BOE tightening expectations remain subdued. WIRP suggests odds of a 50 bp hike August 3 have fallen to 40% after being largely priced in earlier this month. Looking ahead, 25 bp hikes are priced in September 21 and November 2 while odds of one last 25 bp hike top out near 60% in early 2024. This new expected rate path would see the bank rate peak between 5.75-6.0% vs. the 6.5% peak earlier this month. This is a huge downward adjustment that is taking a toll on sterling.
Markets are getting a bit more concerned about a surprise from the Bank of Japan as Friday’s decision approaches. After testing the 142 area, USD/JPY is trading back near 140. In addition, 1-week yen risk reversals are trading near -4.20 and is a new low this year vs. March 9 (-4.175) and April 26 (-3.50), which were also just before BOJ decisions. What this means is that the options pricing is skewed towards a downward move vs. an upside move in USD/JPY. This simply reflects protection against a potential hawkish surprise from the BOJ that would lead to a surging yen.

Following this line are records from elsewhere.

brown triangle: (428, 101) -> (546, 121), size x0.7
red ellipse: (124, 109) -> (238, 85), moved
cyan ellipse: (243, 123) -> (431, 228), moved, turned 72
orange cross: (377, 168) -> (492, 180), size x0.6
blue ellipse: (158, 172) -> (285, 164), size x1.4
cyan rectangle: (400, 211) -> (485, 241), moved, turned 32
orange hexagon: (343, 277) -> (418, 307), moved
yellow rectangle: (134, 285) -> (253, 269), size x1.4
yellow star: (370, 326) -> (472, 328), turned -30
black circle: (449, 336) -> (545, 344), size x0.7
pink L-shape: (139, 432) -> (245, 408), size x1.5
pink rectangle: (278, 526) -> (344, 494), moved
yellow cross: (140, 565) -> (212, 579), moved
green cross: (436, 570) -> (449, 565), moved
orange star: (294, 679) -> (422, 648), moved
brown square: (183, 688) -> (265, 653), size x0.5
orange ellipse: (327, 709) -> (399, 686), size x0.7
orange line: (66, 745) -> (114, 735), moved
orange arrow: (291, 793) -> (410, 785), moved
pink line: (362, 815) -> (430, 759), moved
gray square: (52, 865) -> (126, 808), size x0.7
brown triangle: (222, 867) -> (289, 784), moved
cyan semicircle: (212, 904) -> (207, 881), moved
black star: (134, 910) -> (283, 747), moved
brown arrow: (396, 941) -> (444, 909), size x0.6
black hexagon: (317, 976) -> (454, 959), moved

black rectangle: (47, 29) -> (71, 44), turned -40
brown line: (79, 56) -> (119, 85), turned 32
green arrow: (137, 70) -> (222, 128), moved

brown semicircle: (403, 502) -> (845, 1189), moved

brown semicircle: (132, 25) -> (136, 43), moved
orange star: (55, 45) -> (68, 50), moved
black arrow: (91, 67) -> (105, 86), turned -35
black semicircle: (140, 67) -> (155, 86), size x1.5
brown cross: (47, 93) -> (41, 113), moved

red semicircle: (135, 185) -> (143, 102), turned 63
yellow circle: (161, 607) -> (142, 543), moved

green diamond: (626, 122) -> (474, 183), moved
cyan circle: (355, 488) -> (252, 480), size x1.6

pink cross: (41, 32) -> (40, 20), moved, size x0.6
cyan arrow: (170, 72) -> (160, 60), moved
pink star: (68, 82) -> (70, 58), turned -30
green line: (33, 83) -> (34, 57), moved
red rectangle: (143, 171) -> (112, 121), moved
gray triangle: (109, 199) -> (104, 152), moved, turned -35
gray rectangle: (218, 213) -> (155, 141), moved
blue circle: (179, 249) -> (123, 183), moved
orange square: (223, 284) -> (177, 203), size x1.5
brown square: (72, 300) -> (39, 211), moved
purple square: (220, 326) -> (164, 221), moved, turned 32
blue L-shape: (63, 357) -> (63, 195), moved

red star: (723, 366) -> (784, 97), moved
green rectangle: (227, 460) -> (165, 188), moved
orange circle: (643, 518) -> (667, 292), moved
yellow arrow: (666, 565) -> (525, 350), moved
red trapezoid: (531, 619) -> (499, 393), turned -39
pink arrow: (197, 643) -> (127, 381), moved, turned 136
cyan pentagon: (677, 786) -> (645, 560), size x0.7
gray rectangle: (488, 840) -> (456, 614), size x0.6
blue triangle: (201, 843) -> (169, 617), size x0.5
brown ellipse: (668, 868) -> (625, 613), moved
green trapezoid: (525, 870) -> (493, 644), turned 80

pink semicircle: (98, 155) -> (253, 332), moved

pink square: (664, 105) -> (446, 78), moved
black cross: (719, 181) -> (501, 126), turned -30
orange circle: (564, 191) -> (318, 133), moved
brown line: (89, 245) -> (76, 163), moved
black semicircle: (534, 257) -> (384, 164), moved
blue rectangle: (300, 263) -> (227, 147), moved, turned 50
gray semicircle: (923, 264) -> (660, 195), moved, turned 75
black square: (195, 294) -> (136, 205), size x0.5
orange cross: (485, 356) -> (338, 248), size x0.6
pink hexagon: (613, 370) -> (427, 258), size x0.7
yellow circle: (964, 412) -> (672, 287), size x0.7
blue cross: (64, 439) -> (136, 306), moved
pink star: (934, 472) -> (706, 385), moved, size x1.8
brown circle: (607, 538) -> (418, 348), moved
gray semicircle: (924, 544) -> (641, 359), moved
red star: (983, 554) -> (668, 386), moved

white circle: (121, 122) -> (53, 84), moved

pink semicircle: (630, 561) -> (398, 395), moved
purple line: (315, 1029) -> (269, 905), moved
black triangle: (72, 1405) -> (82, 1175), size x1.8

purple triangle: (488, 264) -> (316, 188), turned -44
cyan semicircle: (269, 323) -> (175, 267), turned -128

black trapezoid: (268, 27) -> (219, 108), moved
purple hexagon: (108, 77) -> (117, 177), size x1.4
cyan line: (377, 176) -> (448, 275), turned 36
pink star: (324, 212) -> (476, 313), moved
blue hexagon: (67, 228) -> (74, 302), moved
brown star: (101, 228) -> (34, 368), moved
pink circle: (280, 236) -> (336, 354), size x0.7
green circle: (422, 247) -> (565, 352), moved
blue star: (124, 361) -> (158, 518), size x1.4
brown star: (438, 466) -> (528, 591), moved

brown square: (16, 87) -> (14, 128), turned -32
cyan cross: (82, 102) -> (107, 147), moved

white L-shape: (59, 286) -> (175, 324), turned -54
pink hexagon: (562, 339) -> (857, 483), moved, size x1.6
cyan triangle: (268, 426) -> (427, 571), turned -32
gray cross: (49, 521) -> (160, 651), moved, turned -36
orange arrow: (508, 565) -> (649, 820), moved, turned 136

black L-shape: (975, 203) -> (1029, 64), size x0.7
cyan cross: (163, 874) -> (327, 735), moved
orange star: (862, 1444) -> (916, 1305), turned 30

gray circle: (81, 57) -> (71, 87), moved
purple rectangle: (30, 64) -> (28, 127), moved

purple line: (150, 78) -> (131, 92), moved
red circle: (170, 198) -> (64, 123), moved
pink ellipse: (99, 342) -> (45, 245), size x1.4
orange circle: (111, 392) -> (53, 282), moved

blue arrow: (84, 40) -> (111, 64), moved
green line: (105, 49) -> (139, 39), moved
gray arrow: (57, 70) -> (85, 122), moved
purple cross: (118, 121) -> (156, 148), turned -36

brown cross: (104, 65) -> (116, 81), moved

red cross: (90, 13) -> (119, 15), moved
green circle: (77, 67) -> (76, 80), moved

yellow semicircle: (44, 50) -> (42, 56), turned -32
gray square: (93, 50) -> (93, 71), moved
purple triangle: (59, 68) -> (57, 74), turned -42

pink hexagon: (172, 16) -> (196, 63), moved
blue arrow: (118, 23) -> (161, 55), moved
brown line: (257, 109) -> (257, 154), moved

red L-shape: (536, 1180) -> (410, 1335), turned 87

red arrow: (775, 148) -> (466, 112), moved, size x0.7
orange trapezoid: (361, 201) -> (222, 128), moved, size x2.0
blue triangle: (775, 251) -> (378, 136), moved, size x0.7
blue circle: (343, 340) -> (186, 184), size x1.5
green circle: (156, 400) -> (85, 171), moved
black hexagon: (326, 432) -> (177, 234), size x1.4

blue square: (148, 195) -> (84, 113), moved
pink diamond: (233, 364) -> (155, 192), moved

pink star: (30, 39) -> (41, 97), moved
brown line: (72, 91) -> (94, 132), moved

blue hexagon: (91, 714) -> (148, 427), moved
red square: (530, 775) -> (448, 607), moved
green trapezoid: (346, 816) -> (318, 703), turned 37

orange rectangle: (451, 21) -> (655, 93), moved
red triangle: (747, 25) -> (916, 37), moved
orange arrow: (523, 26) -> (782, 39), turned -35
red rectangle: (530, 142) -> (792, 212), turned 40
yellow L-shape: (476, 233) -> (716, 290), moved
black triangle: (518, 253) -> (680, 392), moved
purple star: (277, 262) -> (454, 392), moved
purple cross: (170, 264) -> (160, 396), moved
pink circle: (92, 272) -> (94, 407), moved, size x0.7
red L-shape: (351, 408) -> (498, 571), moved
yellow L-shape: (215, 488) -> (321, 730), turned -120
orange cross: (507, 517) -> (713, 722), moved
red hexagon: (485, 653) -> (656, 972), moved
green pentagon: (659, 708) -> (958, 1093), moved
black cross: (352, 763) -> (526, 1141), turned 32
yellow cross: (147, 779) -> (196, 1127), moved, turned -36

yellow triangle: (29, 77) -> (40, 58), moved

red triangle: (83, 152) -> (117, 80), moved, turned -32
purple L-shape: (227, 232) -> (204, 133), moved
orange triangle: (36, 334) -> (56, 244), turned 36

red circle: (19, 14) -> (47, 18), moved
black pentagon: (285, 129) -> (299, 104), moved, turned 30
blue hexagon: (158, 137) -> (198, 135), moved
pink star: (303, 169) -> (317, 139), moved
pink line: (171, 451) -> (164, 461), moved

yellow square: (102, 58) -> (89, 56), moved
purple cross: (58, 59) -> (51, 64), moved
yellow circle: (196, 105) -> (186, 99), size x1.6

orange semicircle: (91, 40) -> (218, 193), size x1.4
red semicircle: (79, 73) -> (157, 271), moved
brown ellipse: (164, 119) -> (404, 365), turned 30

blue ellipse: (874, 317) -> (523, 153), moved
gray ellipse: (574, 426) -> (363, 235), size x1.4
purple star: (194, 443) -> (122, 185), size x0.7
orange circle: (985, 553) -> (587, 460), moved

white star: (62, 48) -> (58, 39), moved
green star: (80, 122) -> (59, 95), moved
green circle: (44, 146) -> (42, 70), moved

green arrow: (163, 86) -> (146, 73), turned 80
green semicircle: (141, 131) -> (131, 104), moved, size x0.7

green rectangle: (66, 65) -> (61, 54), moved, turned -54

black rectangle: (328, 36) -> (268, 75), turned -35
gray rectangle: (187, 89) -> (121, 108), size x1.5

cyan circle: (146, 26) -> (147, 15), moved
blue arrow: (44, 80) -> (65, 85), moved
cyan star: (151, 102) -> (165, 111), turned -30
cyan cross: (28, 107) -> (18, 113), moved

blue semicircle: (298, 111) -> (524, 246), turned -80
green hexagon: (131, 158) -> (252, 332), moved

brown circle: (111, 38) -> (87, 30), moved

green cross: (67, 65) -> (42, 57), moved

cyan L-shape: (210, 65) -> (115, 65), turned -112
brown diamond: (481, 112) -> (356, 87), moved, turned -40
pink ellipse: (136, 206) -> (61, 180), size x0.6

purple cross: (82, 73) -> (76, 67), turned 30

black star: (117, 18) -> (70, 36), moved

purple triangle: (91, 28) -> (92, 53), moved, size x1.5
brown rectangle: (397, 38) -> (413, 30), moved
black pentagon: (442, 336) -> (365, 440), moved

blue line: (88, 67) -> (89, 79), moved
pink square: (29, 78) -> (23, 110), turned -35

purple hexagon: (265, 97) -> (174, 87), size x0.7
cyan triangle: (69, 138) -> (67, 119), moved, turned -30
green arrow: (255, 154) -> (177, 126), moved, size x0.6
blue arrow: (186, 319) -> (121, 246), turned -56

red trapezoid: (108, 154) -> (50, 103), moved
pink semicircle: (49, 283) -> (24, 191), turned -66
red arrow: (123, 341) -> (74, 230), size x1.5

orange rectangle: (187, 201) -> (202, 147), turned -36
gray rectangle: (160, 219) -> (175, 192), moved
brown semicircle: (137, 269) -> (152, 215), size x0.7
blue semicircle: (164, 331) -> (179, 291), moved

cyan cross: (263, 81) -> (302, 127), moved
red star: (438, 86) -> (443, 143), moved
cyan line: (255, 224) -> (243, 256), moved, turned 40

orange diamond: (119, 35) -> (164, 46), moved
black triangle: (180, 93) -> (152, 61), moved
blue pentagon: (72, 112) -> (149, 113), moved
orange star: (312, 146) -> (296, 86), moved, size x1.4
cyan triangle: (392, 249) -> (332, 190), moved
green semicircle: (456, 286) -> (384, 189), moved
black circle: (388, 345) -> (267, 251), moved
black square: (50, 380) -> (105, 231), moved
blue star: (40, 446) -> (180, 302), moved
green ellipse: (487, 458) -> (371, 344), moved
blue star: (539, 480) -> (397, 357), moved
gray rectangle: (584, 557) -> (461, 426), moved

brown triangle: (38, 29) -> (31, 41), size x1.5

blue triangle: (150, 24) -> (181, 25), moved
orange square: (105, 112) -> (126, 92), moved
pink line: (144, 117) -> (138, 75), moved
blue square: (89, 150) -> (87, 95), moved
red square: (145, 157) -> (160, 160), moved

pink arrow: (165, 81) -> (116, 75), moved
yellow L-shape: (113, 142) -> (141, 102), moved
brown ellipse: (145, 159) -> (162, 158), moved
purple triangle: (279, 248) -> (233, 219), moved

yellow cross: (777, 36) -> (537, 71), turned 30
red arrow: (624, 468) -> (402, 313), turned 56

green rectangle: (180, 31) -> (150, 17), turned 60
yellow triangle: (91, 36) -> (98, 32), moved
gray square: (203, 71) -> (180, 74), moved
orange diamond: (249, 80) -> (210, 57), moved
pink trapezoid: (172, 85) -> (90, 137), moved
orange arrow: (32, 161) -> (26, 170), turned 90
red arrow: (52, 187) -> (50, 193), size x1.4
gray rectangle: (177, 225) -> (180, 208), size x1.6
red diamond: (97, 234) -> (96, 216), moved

Australia reported soft June and Q2 CPI data. Headline inflation came in as expected at 5.4% y/y in June vs. a revised 5.5% (was 5.6%) in May. This was the lowest since February 2022 but still well above the 2-3% target range. For Q2, headline came in at 6.0% y/y vs. 6.2% expected and 7.0% in Q1 while trimmed mean came in at 5.9% y/y vs. 6.0% expected and 6.6% in Q1. Here, this was the lowest reading since Q1 2022. Q2 PPI will be reported Friday. RBA expectations remain subdued. WIRP suggests less than 15% odds of a hike August 1 vs. 50% at the start of this week, rising to around 35% September 5 vs. 75% at the start of this week. Odds of a hike top out near 89% December 5 vs. being largely priced in for October 3 at the start of this week. There are no longer any odds of a second hike vs. nearly 60% in early 2024 at the start of this week.
China appointed Pan Gongsheng as the new PBOC Governor. The move was widely expected after outgoing Governor Yi Gang reached the mandatory retirement age of 65. Pan’s appointment is the first time since 2018 that the top two positions at the PBOC (Governor and Communist Party Secretary) will be held by the same person. Pan has been at the PBOC since 2012 and so his appointment signals continuity. That said, the change may lead the bank to enact another round of monetary stimulus. Elsewhere, Qin Gang was replaced after seven months, becoming the shortest-serving Foreign Minister ever. He was replaced by his predecessor Wang Yi. The reason why remains a mystery, as Qin was seen as a top ally of President Xi.